Work item: Print the data below verbatim, minus images.
Data for processing: Begin
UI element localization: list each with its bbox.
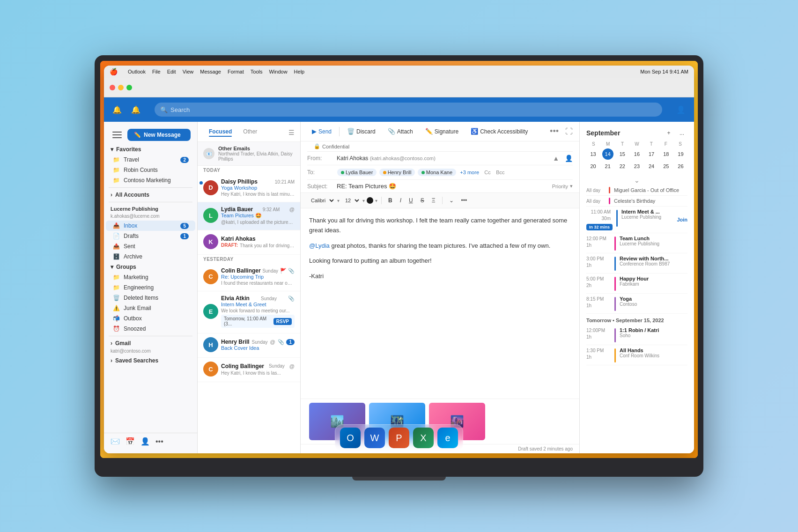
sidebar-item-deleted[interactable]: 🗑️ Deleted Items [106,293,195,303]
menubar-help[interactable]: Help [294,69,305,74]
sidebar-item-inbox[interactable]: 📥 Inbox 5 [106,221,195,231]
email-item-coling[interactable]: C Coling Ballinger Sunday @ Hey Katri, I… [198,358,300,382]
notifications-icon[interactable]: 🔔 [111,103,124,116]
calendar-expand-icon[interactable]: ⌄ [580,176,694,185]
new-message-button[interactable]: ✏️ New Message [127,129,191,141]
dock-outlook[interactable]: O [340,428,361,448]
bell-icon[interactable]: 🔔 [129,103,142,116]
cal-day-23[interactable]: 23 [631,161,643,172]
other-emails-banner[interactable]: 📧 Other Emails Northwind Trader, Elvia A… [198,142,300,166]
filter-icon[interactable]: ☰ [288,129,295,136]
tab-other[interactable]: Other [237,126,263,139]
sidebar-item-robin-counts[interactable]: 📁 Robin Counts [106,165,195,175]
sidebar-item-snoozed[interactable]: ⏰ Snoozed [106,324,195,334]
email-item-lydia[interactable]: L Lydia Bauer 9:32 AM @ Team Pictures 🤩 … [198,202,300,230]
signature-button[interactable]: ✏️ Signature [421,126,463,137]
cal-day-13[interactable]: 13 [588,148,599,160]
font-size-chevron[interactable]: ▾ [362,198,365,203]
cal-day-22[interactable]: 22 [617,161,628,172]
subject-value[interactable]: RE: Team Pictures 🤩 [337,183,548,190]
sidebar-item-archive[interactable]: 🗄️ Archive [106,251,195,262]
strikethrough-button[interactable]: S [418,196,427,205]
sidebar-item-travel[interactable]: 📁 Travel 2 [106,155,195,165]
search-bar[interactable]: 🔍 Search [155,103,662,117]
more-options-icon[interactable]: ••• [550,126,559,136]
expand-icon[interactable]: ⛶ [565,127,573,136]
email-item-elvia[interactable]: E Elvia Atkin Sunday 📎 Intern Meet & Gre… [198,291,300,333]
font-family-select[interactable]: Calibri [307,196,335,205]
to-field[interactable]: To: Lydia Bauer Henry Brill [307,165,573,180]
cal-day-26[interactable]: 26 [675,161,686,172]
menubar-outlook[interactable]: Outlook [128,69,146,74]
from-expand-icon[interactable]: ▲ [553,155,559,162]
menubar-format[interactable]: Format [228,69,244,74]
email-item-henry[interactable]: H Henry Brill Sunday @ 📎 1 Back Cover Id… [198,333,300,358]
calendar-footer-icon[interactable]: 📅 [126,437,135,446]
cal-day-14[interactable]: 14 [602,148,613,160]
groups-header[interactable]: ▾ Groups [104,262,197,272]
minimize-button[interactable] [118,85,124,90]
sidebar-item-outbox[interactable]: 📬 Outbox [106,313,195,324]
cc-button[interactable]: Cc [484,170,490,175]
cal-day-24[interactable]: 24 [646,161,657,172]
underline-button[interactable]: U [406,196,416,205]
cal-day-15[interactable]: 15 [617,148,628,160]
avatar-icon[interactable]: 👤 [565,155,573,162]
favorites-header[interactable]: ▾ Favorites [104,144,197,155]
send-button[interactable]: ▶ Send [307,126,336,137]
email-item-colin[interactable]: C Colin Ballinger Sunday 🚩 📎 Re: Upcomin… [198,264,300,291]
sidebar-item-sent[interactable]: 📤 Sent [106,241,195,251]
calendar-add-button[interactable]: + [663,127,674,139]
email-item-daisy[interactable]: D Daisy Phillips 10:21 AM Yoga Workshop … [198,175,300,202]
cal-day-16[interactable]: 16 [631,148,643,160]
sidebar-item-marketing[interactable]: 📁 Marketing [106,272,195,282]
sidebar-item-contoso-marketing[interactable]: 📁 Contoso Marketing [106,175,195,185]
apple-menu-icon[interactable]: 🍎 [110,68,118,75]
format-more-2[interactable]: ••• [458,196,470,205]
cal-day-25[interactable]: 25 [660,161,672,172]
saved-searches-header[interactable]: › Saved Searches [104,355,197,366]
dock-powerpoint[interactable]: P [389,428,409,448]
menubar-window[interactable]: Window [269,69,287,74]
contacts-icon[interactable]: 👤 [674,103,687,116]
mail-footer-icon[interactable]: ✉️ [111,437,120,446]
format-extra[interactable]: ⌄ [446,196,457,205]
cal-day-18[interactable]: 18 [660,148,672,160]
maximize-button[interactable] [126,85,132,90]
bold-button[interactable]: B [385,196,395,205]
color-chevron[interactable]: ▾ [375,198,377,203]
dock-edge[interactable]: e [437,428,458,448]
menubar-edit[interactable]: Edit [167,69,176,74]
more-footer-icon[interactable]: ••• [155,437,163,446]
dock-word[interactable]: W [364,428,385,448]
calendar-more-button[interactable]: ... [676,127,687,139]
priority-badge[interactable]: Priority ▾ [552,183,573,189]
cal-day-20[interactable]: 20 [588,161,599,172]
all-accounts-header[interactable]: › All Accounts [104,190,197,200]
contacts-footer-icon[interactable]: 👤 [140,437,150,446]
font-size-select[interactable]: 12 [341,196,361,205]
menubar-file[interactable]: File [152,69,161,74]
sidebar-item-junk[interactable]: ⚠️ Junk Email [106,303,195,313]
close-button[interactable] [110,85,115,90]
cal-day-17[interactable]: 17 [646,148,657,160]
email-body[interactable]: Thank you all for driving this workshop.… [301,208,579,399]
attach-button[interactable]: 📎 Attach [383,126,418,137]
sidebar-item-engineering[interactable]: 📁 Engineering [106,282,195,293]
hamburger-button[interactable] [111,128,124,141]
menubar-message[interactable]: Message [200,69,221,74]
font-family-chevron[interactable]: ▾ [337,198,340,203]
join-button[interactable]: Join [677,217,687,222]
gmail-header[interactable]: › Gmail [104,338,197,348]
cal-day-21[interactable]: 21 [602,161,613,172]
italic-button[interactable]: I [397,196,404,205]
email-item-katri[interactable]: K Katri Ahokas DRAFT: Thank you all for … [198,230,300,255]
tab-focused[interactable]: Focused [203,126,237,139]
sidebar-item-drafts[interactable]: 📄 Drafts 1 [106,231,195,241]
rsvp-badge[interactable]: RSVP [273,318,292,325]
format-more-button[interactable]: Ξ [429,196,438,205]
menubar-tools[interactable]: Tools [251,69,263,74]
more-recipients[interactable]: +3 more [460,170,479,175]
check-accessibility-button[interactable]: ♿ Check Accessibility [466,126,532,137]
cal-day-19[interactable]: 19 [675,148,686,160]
Data for processing: End
Response area:
UI element localization: list each with its bbox.
sidebar-item-deleted[interactable]: 🗑️ Deleted Items [106,293,195,303]
menubar-help[interactable]: Help [294,69,305,74]
sidebar-item-inbox[interactable]: 📥 Inbox 5 [106,221,195,231]
email-item-coling[interactable]: C Coling Ballinger Sunday @ Hey Katri, I… [198,358,300,382]
notifications-icon[interactable]: 🔔 [111,103,124,116]
calendar-expand-icon[interactable]: ⌄ [580,176,694,185]
new-message-button[interactable]: ✏️ New Message [127,129,191,141]
dock-outlook[interactable]: O [340,428,361,448]
bell-icon[interactable]: 🔔 [129,103,142,116]
cal-day-23[interactable]: 23 [631,161,643,172]
other-emails-banner[interactable]: 📧 Other Emails Northwind Trader, Elvia A… [198,142,300,166]
filter-icon[interactable]: ☰ [288,129,295,136]
tab-other[interactable]: Other [237,126,263,139]
sidebar-item-robin-counts[interactable]: 📁 Robin Counts [106,165,195,175]
sidebar-item-snoozed[interactable]: ⏰ Snoozed [106,324,195,334]
email-item-lydia[interactable]: L Lydia Bauer 9:32 AM @ Team Pictures 🤩 … [198,202,300,230]
signature-button[interactable]: ✏️ Signature [421,126,463,137]
cal-day-13[interactable]: 13 [588,148,599,160]
font-size-chevron[interactable]: ▾ [362,198,365,203]
cal-day-22[interactable]: 22 [617,161,628,172]
subject-value[interactable]: RE: Team Pictures 🤩 [337,183,548,190]
sidebar-item-archive[interactable]: 🗄️ Archive [106,251,195,262]
strikethrough-button[interactable]: S [418,196,427,205]
sidebar-item-travel[interactable]: 📁 Travel 2 [106,155,195,165]
search-bar[interactable]: 🔍 Search [155,103,662,117]
more-options-icon[interactable]: ••• [550,126,559,136]
expand-icon[interactable]: ⛶ [565,127,573,136]
email-item-elvia[interactable]: E Elvia Atkin Sunday 📎 Intern Meet & Gre… [198,291,300,333]
font-family-select[interactable]: Calibri [307,196,335,205]
to-field[interactable]: To: Lydia Bauer Henry Brill [307,165,573,180]
cal-day-26[interactable]: 26 [675,161,686,172]
menubar-outlook[interactable]: Outlook [128,69,146,74]
from-expand-icon[interactable]: ▲ [553,155,559,162]
menubar-format[interactable]: Format [228,69,244,74]
email-item-henry[interactable]: H Henry Brill Sunday @ 📎 1 Back Cover Id… [198,333,300,358]
calendar-footer-icon[interactable]: 📅 [126,437,135,446]
cal-day-14[interactable]: 14 [602,148,613,160]
groups-header[interactable]: ▾ Groups [104,262,197,272]
minimize-button[interactable] [118,85,124,90]
sidebar-item-outbox[interactable]: 📬 Outbox [106,313,195,324]
cc-button[interactable]: Cc [484,170,490,175]
cal-day-24[interactable]: 24 [646,161,657,172]
underline-button[interactable]: U [406,196,416,205]
cal-day-15[interactable]: 15 [617,148,628,160]
avatar-icon[interactable]: 👤 [565,155,573,162]
favorites-header[interactable]: ▾ Favorites [104,144,197,155]
send-button[interactable]: ▶ Send [307,126,336,137]
email-item-colin[interactable]: C Colin Ballinger Sunday 🚩 📎 Re: Upcomin… [198,264,300,291]
sidebar-item-sent[interactable]: 📤 Sent [106,241,195,251]
calendar-add-button[interactable]: + [663,127,674,139]
email-item-daisy[interactable]: D Daisy Phillips 10:21 AM Yoga Workshop … [198,175,300,202]
cal-day-16[interactable]: 16 [631,148,643,160]
sidebar-item-marketing[interactable]: 📁 Marketing [106,272,195,282]
sidebar-item-contoso-marketing[interactable]: 📁 Contoso Marketing [106,175,195,185]
apple-menu-icon[interactable]: 🍎 [110,68,118,75]
format-more-2[interactable]: ••• [458,196,470,205]
cal-day-25[interactable]: 25 [660,161,672,172]
saved-searches-header[interactable]: › Saved Searches [104,355,197,366]
dock-powerpoint[interactable]: P [389,428,409,448]
menubar-window[interactable]: Window [269,69,287,74]
contacts-icon[interactable]: 👤 [674,103,687,116]
mail-footer-icon[interactable]: ✉️ [111,437,120,446]
format-extra[interactable]: ⌄ [446,196,457,205]
cal-day-18[interactable]: 18 [660,148,672,160]
maximize-button[interactable] [126,85,132,90]
bold-button[interactable]: B [385,196,395,205]
color-chevron[interactable]: ▾ [375,198,377,203]
dock-edge[interactable]: e [437,428,458,448]
menubar-edit[interactable]: Edit [167,69,176,74]
more-footer-icon[interactable]: ••• [155,437,163,446]
dock-word[interactable]: W [364,428,385,448]
calendar-more-button[interactable]: ... [676,127,687,139]
priority-badge[interactable]: Priority ▾ [552,183,573,189]
cal-day-20[interactable]: 20 [588,161,599,172]
all-accounts-header[interactable]: › All Accounts [104,190,197,200]
contacts-footer-icon[interactable]: 👤 [140,437,150,446]
font-size-select[interactable]: 12 [341,196,361,205]
menubar-file[interactable]: File [152,69,161,74]
sidebar-item-junk[interactable]: ⚠️ Junk Email [106,303,195,313]
close-button[interactable] [110,85,115,90]
cal-day-17[interactable]: 17 [646,148,657,160]
email-body[interactable]: Thank you all for driving this workshop.… [301,208,579,399]
attach-button[interactable]: 📎 Attach [383,126,418,137]
sidebar-item-engineering[interactable]: 📁 Engineering [106,282,195,293]
hamburger-button[interactable] [111,128,124,141]
menubar-message[interactable]: Message [200,69,221,74]
font-family-chevron[interactable]: ▾ [337,198,340,203]
join-button[interactable]: Join [677,217,687,222]
gmail-header[interactable]: › Gmail [104,338,197,348]
cal-day-21[interactable]: 21 [602,161,613,172]
italic-button[interactable]: I [397,196,404,205]
email-item-katri[interactable]: K Katri Ahokas DRAFT: Thank you all for … [198,230,300,255]
tab-focused[interactable]: Focused [203,126,237,139]
sidebar-item-drafts[interactable]: 📄 Drafts 1 [106,231,195,241]
rsvp-badge[interactable]: RSVP [273,318,292,325]
format-more-button[interactable]: Ξ [429,196,438,205]
menubar-tools[interactable]: Tools [251,69,263,74]
more-recipients[interactable]: +3 more [460,170,479,175]
check-accessibility-button[interactable]: ♿ Check Accessibility [466,126,532,137]
cal-day-19[interactable]: 19 [675,148,686,160]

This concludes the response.